The ratio module 722 is used for acquiring the number of all expert users in the field to which the search term belongs and the number of search users in the field to which the search term belongs within a period of time; and if the ratio of the number of the search users to the number of all expert users in the field exceeds a preset ratio threshold, taking the search word as a new word candidate word.

Specifically, the ratio module 722 may perform the operation S320 described above, for example, and is not described herein again.

Fig. 8 schematically shows a block diagram of a new word discovery apparatus according to another embodiment of the present disclosure.

As shown in fig. 8, according to an embodiment of the present disclosure, the new word discovery apparatus 700 may further include a second obtaining module 730 and a second selecting module 740, where:

the second obtaining module 730 is configured to obtain search data ranks of a plurality of users within a preset range, and extract n search terms (n is greater than or equal to 1) from the search data ranks, where the search data ranks include a search user number rank and/or a search frequency rank, the search user number rank ranks the search terms according to the search user number, and the search frequency rank ranks the search terms according to the searched frequency.

Specifically, the second obtaining module 730 may perform the operation S400 described above, for example, and is not described herein again.

The second selecting module 740 is configured to obtain a ranking change condition of each search term in the n search terms in the search user ranking and/or the search frequency ranking within a period of time, and select a part of the search terms as new term candidate terms according to the ranking change condition.

Specifically, the second selecting module 740 may perform the operation S500 described above, for example, and is not described herein again.

Fig. 9 schematically shows a block diagram of a new word discovery apparatus according to yet another embodiment of the present disclosure.

As shown in fig. 9, according to an embodiment of the present disclosure, the new word discovery apparatus 700 may further include a third obtaining module 750 and a third selecting module 760, where:

the third obtaining module 750 is configured to obtain a plurality of names of commodities;

the third selection module 760 is configured to extract a candidate word of a new word from the plurality of names of the goods.

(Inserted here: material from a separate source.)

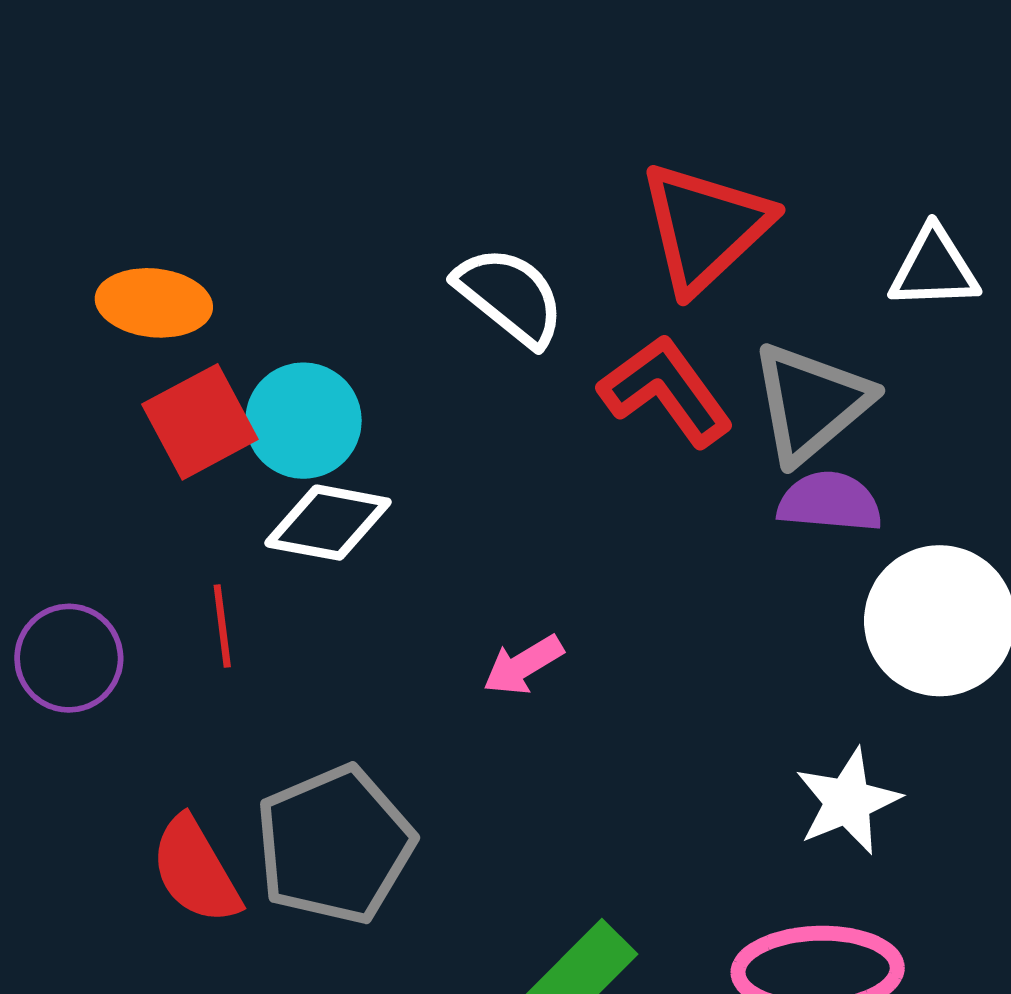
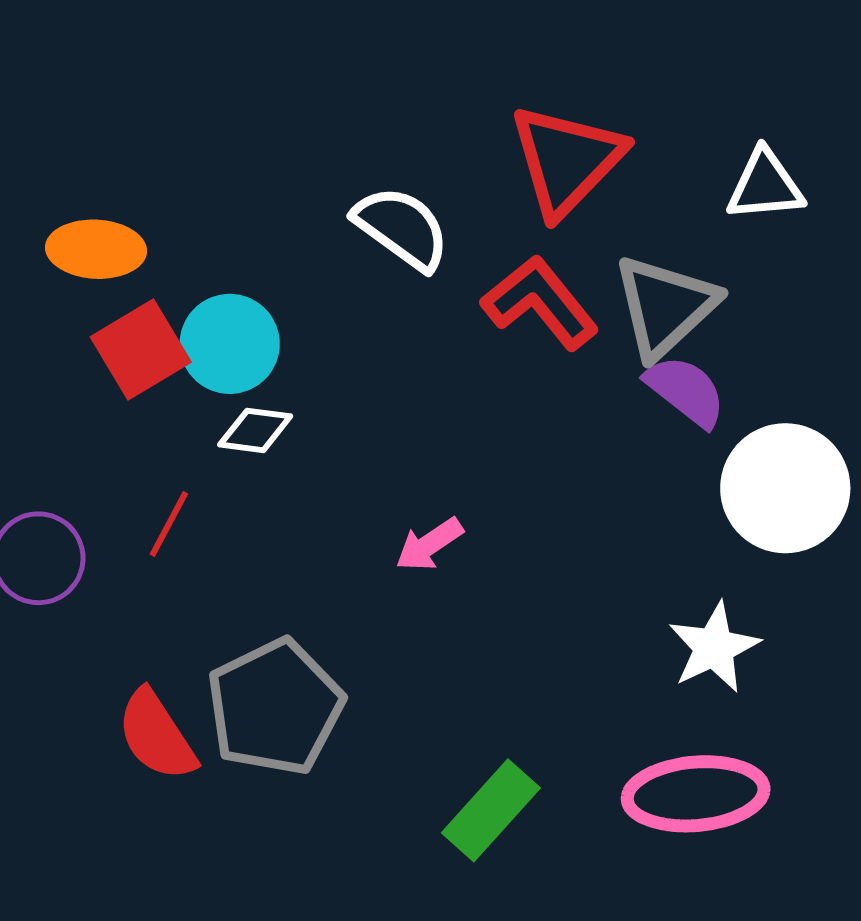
purple semicircle: (830, 502) -> (686, 391), turned 36
white diamond: (328, 523) -> (255, 430), size x0.7
red line: (222, 626) -> (169, 524), turned 38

Specifically, the third obtaining module 750 and the third selecting module 760 may, for example, perform the operation S600 described above, which is not described herein again.

FIG. 10 schematically shows a block diagram of a third selection module according to an embodiment of the disclosure.

As shown in fig. 10, the third selection module 760 may include a cleaning module 761, a word segmentation module 762, and a cohesion module 763, wherein:

the cleaning module 761 is used for cleaning a plurality of names of commodities. Specifically, the cleaning module 761 can perform the operation S610 described above, for example, and will not be described herein again.

The word segmentation module 762 is configured to segment words of the washed commodity name to obtain a plurality of segmented words. Specifically, the word segmentation module 762 may perform the operation S620 described above, for example, and is not described herein again.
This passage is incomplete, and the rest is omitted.